═════ INFORMATION ═════
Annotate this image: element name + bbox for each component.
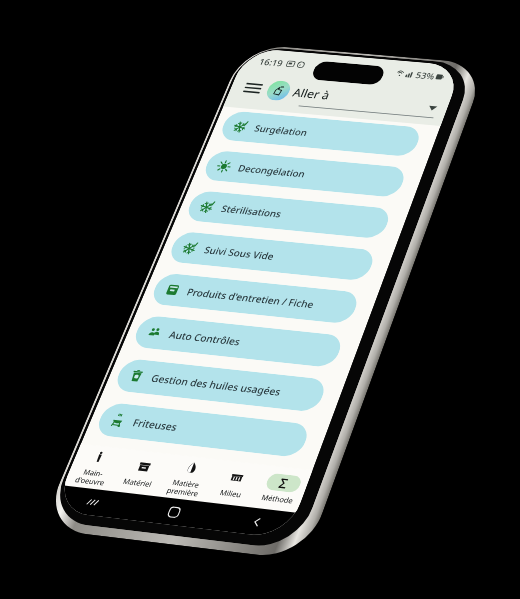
button[interactable]: Suivi Sous Vide — [20, 339, 337, 392]
button[interactable]: Decongélation — [20, 195, 337, 248]
button[interactable]: Auto Contrôles — [20, 483, 337, 536]
staticText: Suivi Sous Vide — [72, 355, 183, 376]
button[interactable]: Produits d'entretien / Fiche — [20, 411, 337, 464]
staticText: Auto Contrôles — [72, 499, 183, 520]
staticText: Stérilisations — [72, 283, 168, 304]
staticText: Decongélation — [72, 211, 180, 232]
button[interactable]: Surgélation — [20, 123, 337, 176]
staticText: Produits d'entretien / Fiche — [72, 427, 272, 448]
button[interactable]: Stérilisations — [20, 267, 337, 320]
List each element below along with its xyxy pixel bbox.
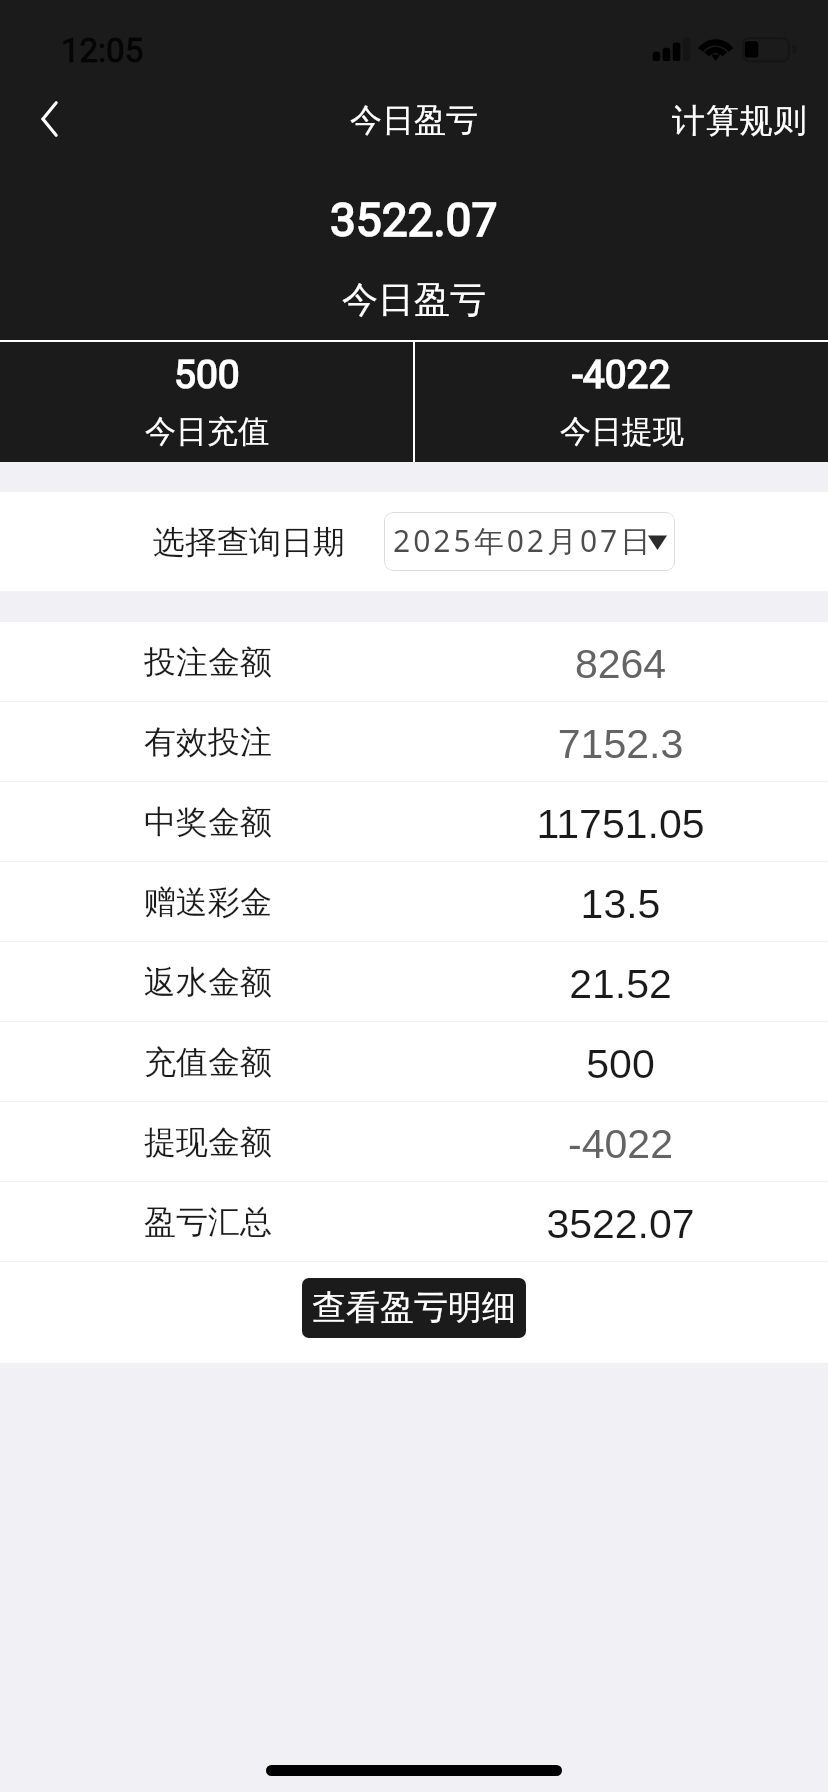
button[interactable]: 计算规则 (644, 88, 828, 160)
staticText: 赠送彩金 (144, 882, 272, 922)
staticText: 今日盈亏 (342, 277, 486, 322)
staticText: 12:05 (61, 31, 144, 70)
button[interactable]: -4022 (415, 342, 828, 462)
button[interactable]: 中奖金额 (0, 782, 828, 861)
staticText: 500 (174, 352, 240, 398)
button[interactable]: 投注金额 (0, 622, 828, 701)
staticText: 投注金额 (144, 642, 272, 682)
button[interactable]: 查看盈亏明细 (302, 1278, 526, 1338)
button[interactable]: 有效投注 (0, 702, 828, 781)
button[interactable]: 充值金额 (0, 1022, 828, 1101)
staticText: 选择查询日期 (153, 522, 345, 562)
staticText: 3522.07 (330, 193, 498, 247)
staticText: 今日盈亏 (350, 100, 478, 140)
staticText: 盈亏汇总 (144, 1202, 272, 1242)
staticText: 3522.07 (500, 1201, 741, 1247)
button[interactable]: Back (0, 88, 96, 160)
staticText: 今日充值 (145, 412, 269, 451)
staticText: 8264 (500, 641, 741, 687)
staticText: 11751.05 (500, 801, 741, 847)
button[interactable]: 赠送彩金 (0, 862, 828, 941)
button[interactable]: 提现金额 (0, 1102, 828, 1181)
staticText: 计算规则 (672, 100, 808, 142)
staticText: 查看盈亏明细 (312, 1286, 516, 1329)
staticText: 充值金额 (144, 1042, 272, 1082)
staticText: -4022 (500, 1121, 741, 1167)
button[interactable]: 500 (0, 342, 413, 462)
button[interactable]: 返水金额 (0, 942, 828, 1021)
staticText: -4022 (572, 352, 671, 398)
staticText: 2025年02月07日 (393, 520, 654, 561)
staticText: 中奖金额 (144, 802, 272, 842)
staticText: 13.5 (500, 881, 741, 927)
staticText: 返水金额 (144, 962, 272, 1002)
staticText: 今日提现 (560, 412, 684, 451)
staticText: 21.52 (500, 961, 741, 1007)
staticText: 7152.3 (500, 721, 741, 767)
button[interactable]: 2025年02月07日 (384, 512, 675, 571)
staticText: 500 (500, 1041, 741, 1087)
button[interactable]: 盈亏汇总 (0, 1182, 828, 1261)
staticText: 有效投注 (144, 722, 272, 762)
staticText: 提现金额 (144, 1122, 272, 1162)
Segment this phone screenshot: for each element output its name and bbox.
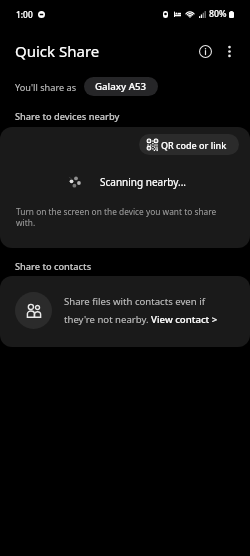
═════
## WHAT NEEDS TO BE DONE
Every line above that holds the string "name" should be copied out.

## SOLUTION TO THE PROBLEM
Annotate this image: element name + bbox for each component.
Segment this phone screenshot: for each element output its name and bbox.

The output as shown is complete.